[DATA FOR REVIEW — start]
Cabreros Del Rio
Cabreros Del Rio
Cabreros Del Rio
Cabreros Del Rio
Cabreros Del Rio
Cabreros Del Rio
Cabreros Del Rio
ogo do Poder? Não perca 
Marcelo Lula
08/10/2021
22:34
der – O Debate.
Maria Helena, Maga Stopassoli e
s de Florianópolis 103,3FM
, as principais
[DATA FOR REVIEW — finish]
[DATA FOR REVIEW — start]
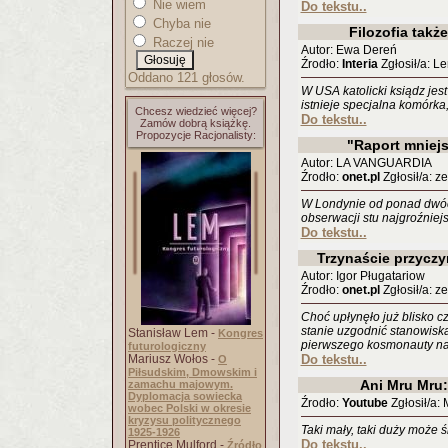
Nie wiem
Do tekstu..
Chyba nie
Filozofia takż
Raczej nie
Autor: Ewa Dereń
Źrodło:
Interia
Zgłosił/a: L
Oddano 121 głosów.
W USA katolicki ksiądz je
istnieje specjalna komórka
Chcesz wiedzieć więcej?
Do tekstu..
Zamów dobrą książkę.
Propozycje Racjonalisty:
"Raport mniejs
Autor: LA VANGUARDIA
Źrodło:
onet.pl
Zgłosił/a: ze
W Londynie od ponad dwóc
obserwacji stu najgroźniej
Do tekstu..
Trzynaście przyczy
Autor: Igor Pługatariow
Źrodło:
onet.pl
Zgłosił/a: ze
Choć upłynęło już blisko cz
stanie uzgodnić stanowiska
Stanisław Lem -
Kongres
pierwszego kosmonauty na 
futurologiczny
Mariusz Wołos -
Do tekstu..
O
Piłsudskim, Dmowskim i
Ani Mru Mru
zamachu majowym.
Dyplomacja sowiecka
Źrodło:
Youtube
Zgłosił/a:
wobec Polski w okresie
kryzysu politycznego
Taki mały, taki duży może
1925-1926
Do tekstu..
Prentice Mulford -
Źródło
[DATA FOR REVIEW — finish]
→ **YOUR GOAL**:
In the entries above, find each line containing the string "Autor" and copy it.

→ **SOLUTION TO THE EXERCISE**:
Autor: Ewa Dereń
Autor: LA VANGUARDIA
Autor: Igor Pługatariow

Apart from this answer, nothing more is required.